Some time ago I wrote a critical blog post about some commercial handpan brands. I received a comment on the website, but since the commenting function of my site appears to broken, I decided to take all the comments down. However, I wanted to share a comment that I got from a player called Tokhi.
“Hello dear handpan friend and brother ?
I would like to response. You said that you never played a handpan from Meinl (Harmonic Art) – so why the judging? I can understand, that you dont have to like the price from Thomann, but it depends on each and only buyer, to consider the price and the quality of the instrument.
I play Harmonic Art – Harmonic Sculptures for many years, I am professional percussion player, I use them in studio, recording sessions, for TV commercials and so on. And I would proudly recommend them. I will have 4 pieces at home now, and against other handpans I played before – the sound is strong and very clean, with lot of aliquotes, people and producers just love it. The steel is beeautiful, I didnt have to retune once – and I use them almost every day, at least for practice sessions….
And I dont have problem to order them from Colombia and pay the shipping costs, or take them from Germany and pay the same to Thomann, but have it faster, without boring paper stuff and immediately without waiting. My choice, my happines.
I really love it and just wanted to response to all the guys, who will read this. You should play them first :-))
https://www.youtube.com/watch?v=RNX-8DNwMMw”
Although I would still be cautious about buying an instrument from Meinl/Harmonic Art or especially Terre, I admit that he’s got a point: everyone should play instrument first before judging or making a decision to buy one. Sometimes even a well known builder makes an instrument that doesn’t work well for the player.
The reason why I’ve been critical towards Meinl/Harmonic Art is that none of the videos or sound samples I’ve heard have made a really good impression. I don’t want to be too harsh, they sound relatively nice and seem to be tuned pretty well. However, the timbre of the sound is not very refined. The tuning of a handpan is a very complex art and it is one thing to get all the partials in tune and stable and another thing to really work on the timbre and dynamics. If fine tuning is what the tuner does last before the instrument leaves his hands, this sculpting of sonic qualities happens much earlier and could be referred to as deep tuning. It is more about the overall architecture of the instrument and how the material is worked and treated.

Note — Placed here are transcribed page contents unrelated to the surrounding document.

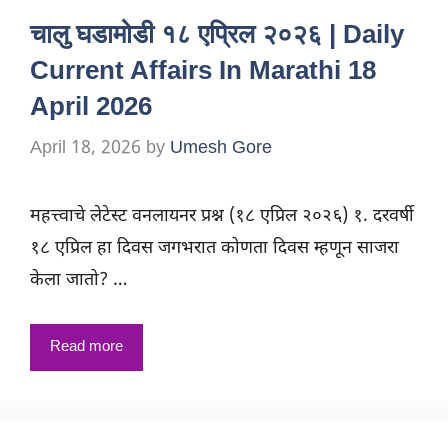
चालु घडामोडी १८ एप्रिल २०२६ | Daily
Current Affairs In Marathi 18
April 2026
April 18, 2026
by
Umesh Gore
महत्त्वाचे लेटेस्ट वनलायनर प्रश्न (१८ एप्रिल २०२६) १. दरवर्षी
१८ एप्रिल हा दिवस जगभरात कोणता दिवस म्हणून साजरा
केला जातो? …
Read more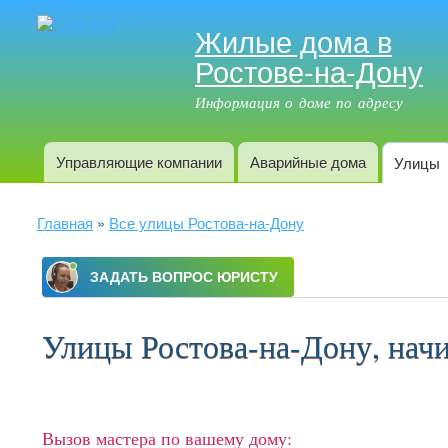
Жилые дома в
Ростове-на-Дону
Информация о доме по адресу
Управляющие компании
Аварийные дома
Улицы
Главное меню
Вы здесь
Главная
»
Все улицы Ростова-на-Дону
Улицы Ростова-на-Дону, нач
Вызов мастера по вашему дому: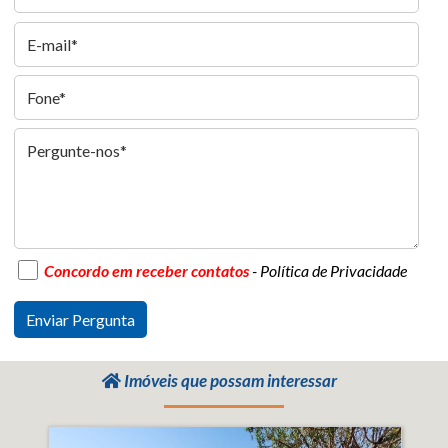
Concordo em receber contatos
- Política de Privacidade
Imóveis que possam interessar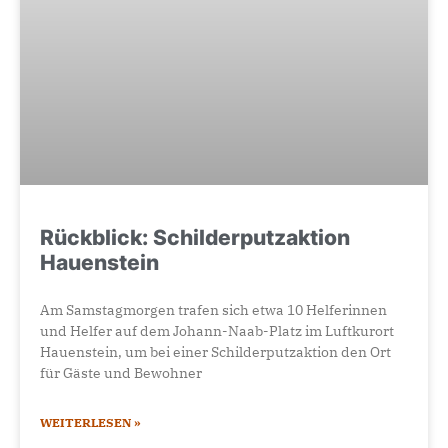
Rückblick: Schilderputzaktion
Hauenstein
Am Samstagmorgen trafen sich etwa 10 Helferinnen
und Helfer auf dem Johann-Naab-Platz im Luftkurort
Hauenstein, um bei einer Schilderputzaktion den Ort
für Gäste und Bewohner
WEITERLESEN »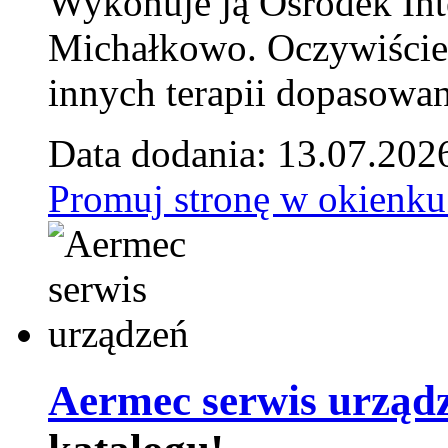
Wykonuje ją Ośrodek Int
Michałkowo. Oczywiście 
innych terapii dopasowan
Data dodania: 13.07.202
Promuj stronę w okienku
Aermec serwis urząd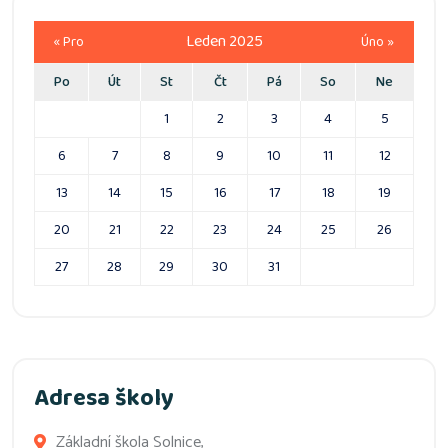
Leden 2025
« Pro
Úno »
Po
Út
St
Čt
Pá
So
Ne
1
2
3
4
5
6
7
8
9
10
11
12
13
14
15
16
17
18
19
20
21
22
23
24
25
26
27
28
29
30
31
Adresa školy
Základní škola Solnice,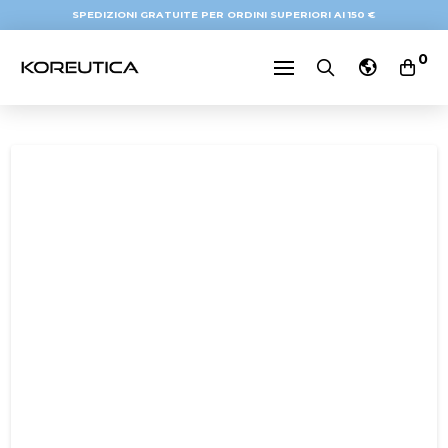
SPEDIZIONI GRATUITE PER ORDINI SUPERIORI AI 150 €
0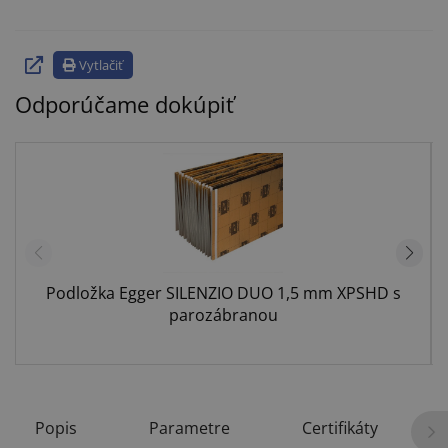
Vytlačiť
Odporúčame dokúpiť
Podložka Egger SILENZIO DUO 1,5 mm XPSHD s
parozábranou
Popis
Parametre
Certifikáty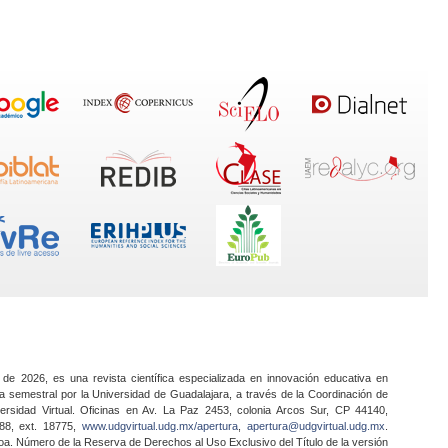
 de 2026, es una revista científica especializada en innovación educativa en
a semestral por la Universidad de Guadalajara, a través de la Coordinación de
ersidad Virtual. Oficinas en Av. La Paz 2453, colonia Arcos Sur, CP 44140,
888, ext. 18775,
www.udgvirtual.udg.mx/apertura
,
apertura@udgvirtual.udg.mx
.
a. Número de la Reserva de Derechos al Uso Exclusivo del Título de la versión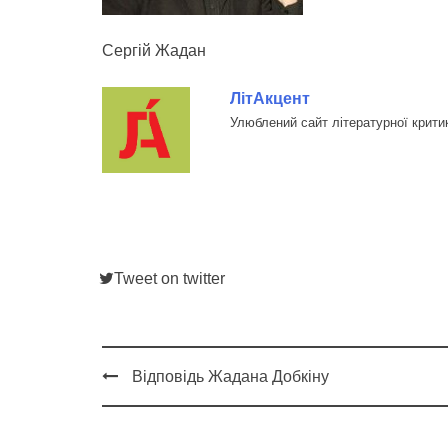
Сергій Жадан
ЛітАкцент
Улюблений сайт літературної крити
Tweet on twitter
Відповідь Жадана Добкіну
Post
navigation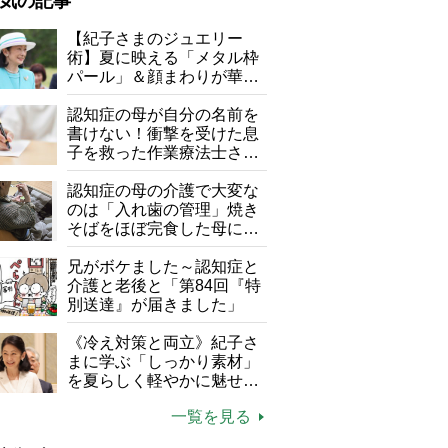
気の記事
が母になつきません
【紀子さまのジュエリー
術】夏に映える「メタル枠
子の遠距離介護サバイバル術
パール」＆顔まわりが華や
がボケました
便利なサービス
ぐ「揺れる一粒」の使い分
け方
認知症の母が自分の名前を
防法
書けない！衝撃を受けた息
腰から上半身を動かして左右に掃く
子を救った作業療法士さん
の言葉
認知症の母の介護で大変な
のは「入れ歯の管理」焼き
そばをほぼ完食した母に息
子が血の気が引いた理由
兄がボケました～認知症と
介護と老後と「第84回『特
別送達』が届きました」
《冷え対策と両立》紀子さ
まに学ぶ「しっかり素材」
を夏らしく軽やかに魅せる
3つの着こなし法則
一覧を見る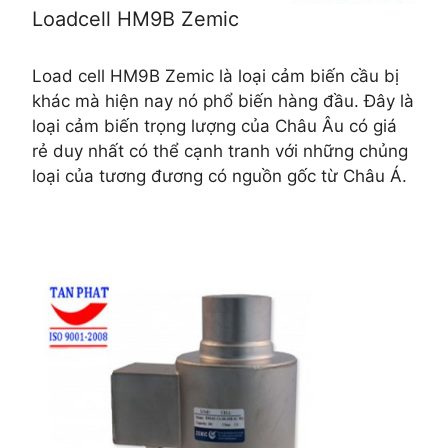
Loadcell HM9B Zemic
Load cell HM9B Zemic là loại cảm biến cầu bị
khác mà hiện nay nó phổ biến hàng đầu. Đây là
loại cảm biến trọng lượng của Châu Âu có giá
rẻ duy nhất có thể cạnh tranh với những chủng
loại của tương đương có nguồn gốc từ Châu Á.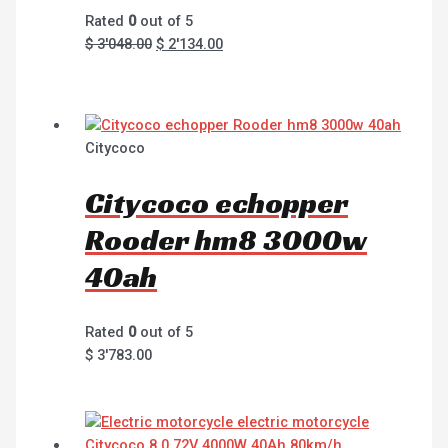
Rated
0
out of 5
$
3'048.00
$
2'134.00
Citycoco
Citycoco echopper
Rooder hm8 3000w
40ah
Rated
0
out of 5
$
3'783.00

Building a handpan is totally different from building a guitar or a piano. A cupola builder gets to work with the sound very early in the process. Every hammer blow from the early shaping gives you acoustic feedback of the acoustic character of the instrument. This is when the deep tuning happens. A luthier who builds a guitar or a violin has to go through most of the building process without hearing almost any sound of his instrument (other than what comes of the woodworking tools).
Deep tuning is a good topic that I could write more about on The Cupolist…
I’ll close this post with three thoughts:
- Don’t buy a handpan unless you have tried that particular instrument personally! At least you should know the work of the builder very well.
- If you buy a Meinl/Harmonic Art or Terre instrument from Thomann (or elsewhere), you are paying extra for the convenience of having the Thomann return policy. Which, of course, is smart in case you end up wanting to return a poorly built instrument…
- Generally I find it a positive thing we have commercially available handpans, but the price should reflect the quality. Just to remind you, when PANArt started selling their Hang in 2001, they cost something like 250 euros each and the quality was on a par with a lot of today’s handpans that sell for 1500 euros or more.